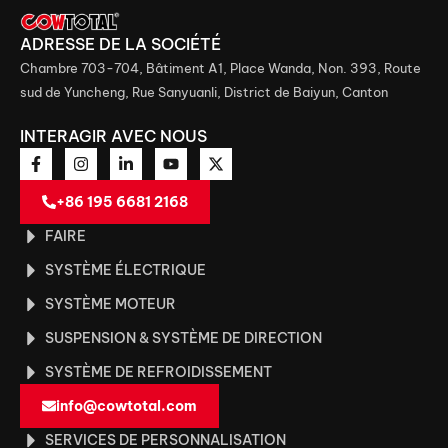
ADRESSE DE LA SOCIÉTÉ
Chambre 703-704, Bâtiment A1, Place Wanda, Non. 393, Route
sud de Yuncheng, Rue Sanyuanli, District de Baiyun, Canton
INTERAGIR AVEC NOUS
+86 195 6681 2168
FAIRE
SYSTÈME ÉLECTRIQUE
SYSTÈME MOTEUR
SUSPENSION & SYSTÈME DE DIRECTION
SYSTÈME DE REFROIDISSEMENT
info@cowtotal.com
SERVICES DE PERSONNALISATION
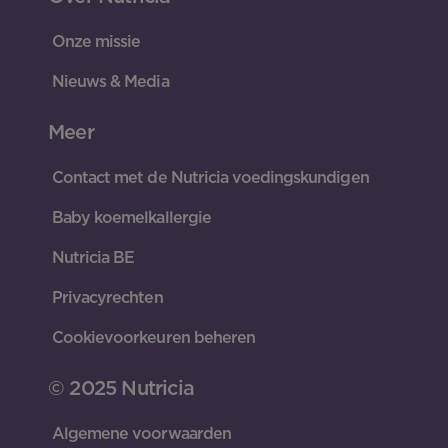
Onze missie
Nieuws & Media
Meer
Contact met de Nutricia voedingskundigen
Baby koemelkallergie
Nutricia BE
Privacyrechten
Cookievoorkeuren beheren
© 2025 Nutricia
Algemene voorwaarden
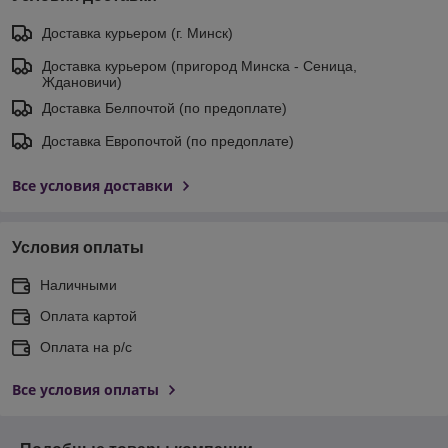
Доставка курьером (г. Минск)
Доставка курьером (пригород Минска - Сеница,
Ждановичи)
Доставка Белпочтой (по предоплате)
Доставка Европочтой (по предоплате)
Все условия доставки
Условия оплаты
Наличными
Оплата картой
Оплата на р/с
Все условия оплаты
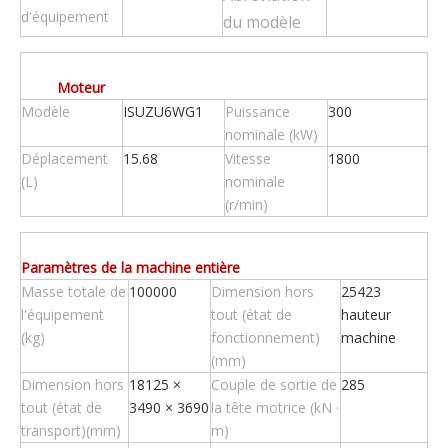
d'équipement
du modèle
Moteur
Modèle
ISUZU6WG1
Puissance
300
nominale (kW)
Déplacement
15.68
Vitesse
1800
(L)
nominale
(r/min)
Paramètres de la machine entière
Masse totale de
100000
Dimension hors
25423
l'équipement
tout (état de
hauteur
(kg)
fonctionnement)
machine
(mm)
Dimension hors
18125 ×
Couple de sortie de
285
tout (état de
3490 × 3690
la tête motrice (kN ·
transport)(mm)
m)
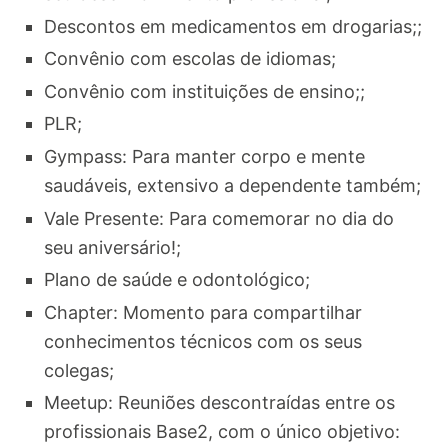
Descontos em medicamentos em drogarias;;
Convênio com escolas de idiomas;
Convênio com instituições de ensino;;
PLR;
Gympass: Para manter corpo e mente
saudáveis, extensivo a dependente também;
Vale Presente: Para comemorar no dia do
seu aniversário!;
Plano de saúde e odontológico;
Chapter: Momento para compartilhar
conhecimentos técnicos com os seus
colegas;
Meetup: Reuniões descontraídas entre os
profissionais Base2, com o único objetivo:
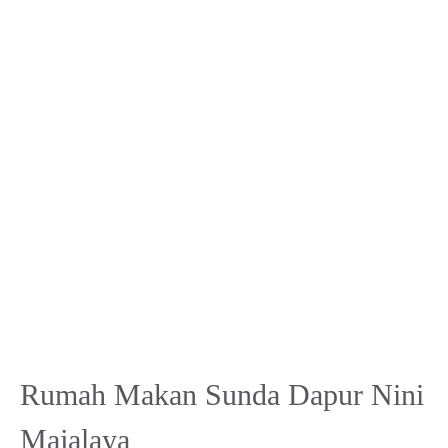
Rumah Makan Sunda Dapur Nini
Majalaya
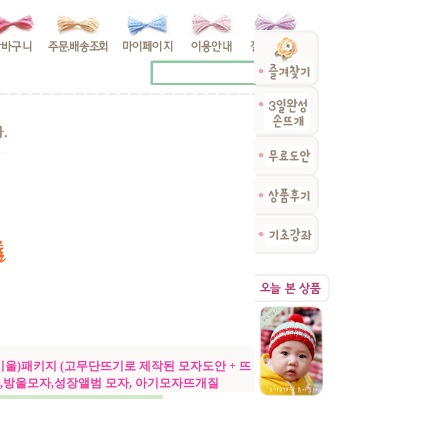
미울)패키지 (고무단뜨기로 제작된 모자도안 + 뜨
자,방울모자,성장앨범 모자, 아기모자뜨개질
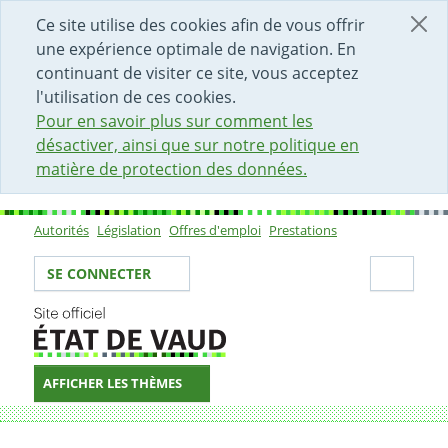
DÉBUT DU CONTENU DE LA PAGE
ACCÈS AU CHAMP DE RECHERCHE
PAGE D'ACCUEIL
FORMULAIRE DE CONTACT
Ce site utilise des cookies afin de vous offrir
une expérience optimale de navigation. En
continuant de visiter ce site, vous acceptez
l'utilisation de ces cookies.
Pour en savoir plus sur comment les
désactiver, ainsi que sur notre politique en
matière de protection des données.
Autorités
Législation
Offres d'emploi
Prestations
Sous-navigation
Votre identité
Secti
SE CONNECTER
AFFICHER LES THÈMES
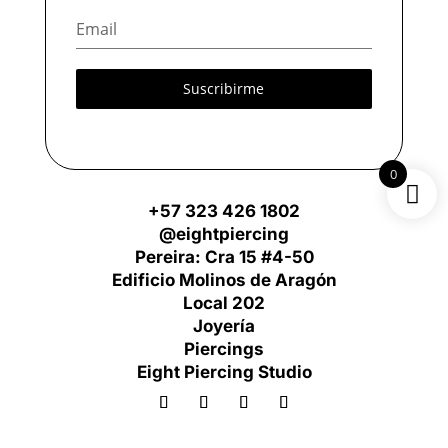
Suscribirme
0
+57 323 426 1802
@eightpiercing
Pereira: Cra 15 #4-50
Edificio Molinos de Aragón
Local 202
Joyería
Piercings
Eight Piercing Studio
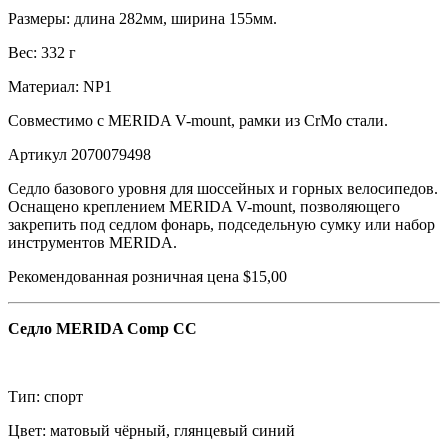
Размеры: длина 282мм, ширина 155мм.
Вес: 332 г
Материал: NP1
Совместимо с MERIDA V-mount, рамки из CrMo стали.
Артикул 2070079498
Седло базового уровня для шоссейных и горных велосипедов.
Оснащено креплением MERIDA V-mount, позволяющего
закрепить под седлом фонарь, подседельную сумку или набор
инструментов MERIDA.
Рекомендованная розничная цена $15,00
Седло MERIDA Comp CC
Тип: спорт
Цвет: матовый чёрный, глянцевый синий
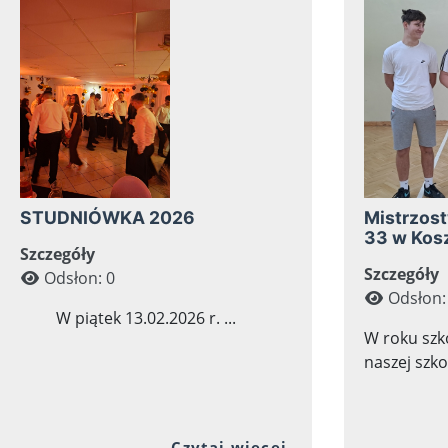
STUDNIÓWKA 2026
Mistrzost
33 w Kos
Szczegóły
Szczegóły
Odsłon: 0
Odsłon:
W piątek 13.02.2026 r. ...
W roku szk
naszej szkoł
Przejdź do pełne
Czytaj więcej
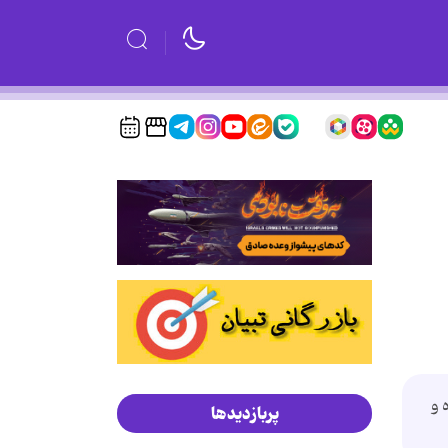
ده و
پربازدیدها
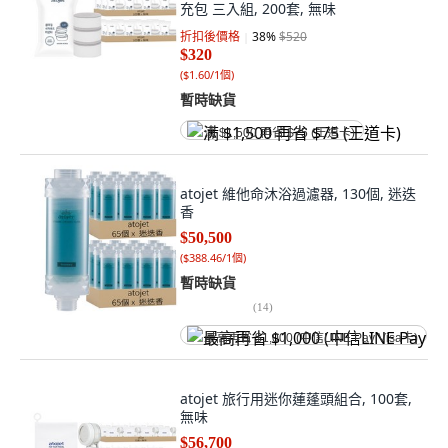
充包 三入組, 200套, 無味
折扣後價格
38
%
$520
$320
(
$1.60/1個
)
暫時缺貨
满 $1,500 再省 $75 (王道卡)
atojet 維他命沐浴過濾器, 130個, 迷迭
香
$50,500
(
$388.46/1個
)
暫時缺貨
(
14
)
最高再省 $1,000 (中信LINE Pay Visa卡)
atojet 旅行用迷你蓮蓬頭組合, 100套,
無味
$56,700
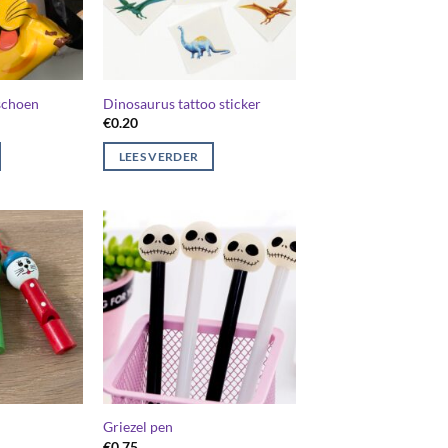
schoen
Dinosaurus tattoo sticker
€
0.20
LEES VERDER
Griezel pen
€
0.75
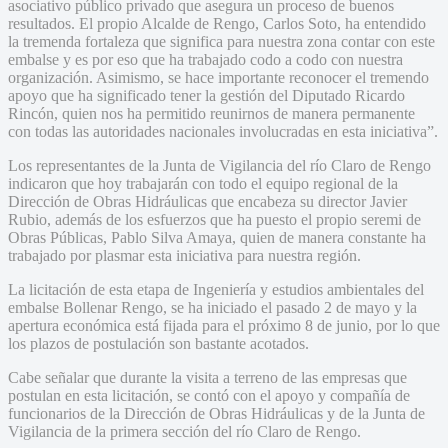
asociativo público privado que asegura un proceso de buenos
resultados. El propio Alcalde de Rengo, Carlos Soto, ha entendido
la tremenda fortaleza que significa para nuestra zona contar con este
embalse y es por eso que ha trabajado codo a codo con nuestra
organización. Asimismo, se hace importante reconocer el tremendo
apoyo que ha significado tener la gestión del Diputado Ricardo
Rincón, quien nos ha permitido reunirnos de manera permanente
con todas las autoridades nacionales involucradas en esta iniciativa”.
Los representantes de la Junta de Vigilancia del río Claro de Rengo
indicaron que hoy trabajarán con todo el equipo regional de la
Dirección de Obras Hidráulicas que encabeza su director Javier
Rubio, además de los esfuerzos que ha puesto el propio seremi de
Obras Públicas, Pablo Silva Amaya, quien de manera constante ha
trabajado por plasmar esta iniciativa para nuestra región.
La licitación de esta etapa de Ingeniería y estudios ambientales del
embalse Bollenar Rengo, se ha iniciado el pasado 2 de mayo y la
apertura económica está fijada para el próximo 8 de junio, por lo que
los plazos de postulación son bastante acotados.
Cabe señalar que durante la visita a terreno de las empresas que
postulan en esta licitación, se contó con el apoyo y compañía de
funcionarios de la Dirección de Obras Hidráulicas y de la Junta de
Vigilancia de la primera sección del río Claro de Rengo.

▶ [Action item] Please repeat, exactly as written, the lines in the records above, starting with the one that has "Votre identité" and going on through the one that has "apoyo que ha". Pictures are to be left out.

▶ [The completed task]
Votre identité
Secti
SE CONNECTER
AFFICHER LES THÈMES
Suscribirme
0
+57 323 426 1802
@eightpiercing
Pereira: Cra 15 #4-50
Edificio Molinos de Aragón
Local 202
Joyería
Piercings
Eight Piercing Studio
Размеры: длина 282мм, ширина 155мм.
Вес: 332 г
Материал: NP1
Совместимо с MERIDA V-mount, рамки из CrMo стали.
Артикул 2070079498
Седло базового уровня для шоссейных и горных велосипедов.
Оснащено креплением MERIDA V-mount, позволяющего
закрепить под седлом фонарь, подседельную сумку или набор
инструментов MERIDA.
Рекомендованная розничная цена $15,00
Седло MERIDA Comp CC
Тип: спорт
Цвет: матовый чёрный, глянцевый синий
STUDNIÓWKA 2026
Mistrzost
33 w Kos
Szczegóły
Szczegóły
Odsłon: 0
Odsłon:
W piątek 13.02.2026 r. ...
W roku szk
naszej szkoł
Przejdź do pełne
Czytaj więcej
ده و
پربازدیدها
充包 三入組, 200套, 無味
折扣後價格
38
%
$520
$320
(
$1.60/1個
)
暫時缺貨
满 $1,500 再省 $75 (王道卡)
atojet 維他命沐浴過濾器, 130個, 迷迭
香
$50,500
(
$388.46/1個
)
暫時缺貨
(
14
)
最高再省 $1,000 (中信LINE Pay Visa卡)
atojet 旅行用迷你蓮蓬頭組合, 100套,
無味
$56,700
schoen
Dinosaurus tattoo sticker
€
0.20
LEES VERDER
Griezel pen
€
0.75
asociativo público privado que asegura un proceso de buenos
resultados. El propio Alcalde de Rengo, Carlos Soto, ha entendido
la tremenda fortaleza que significa para nuestra zona contar con este
embalse y es por eso que ha trabajado codo a codo con nuestra
organización. Asimismo, se hace importante reconocer el tremendo
apoyo que ha significado tener la gestión del Diputado Ricardo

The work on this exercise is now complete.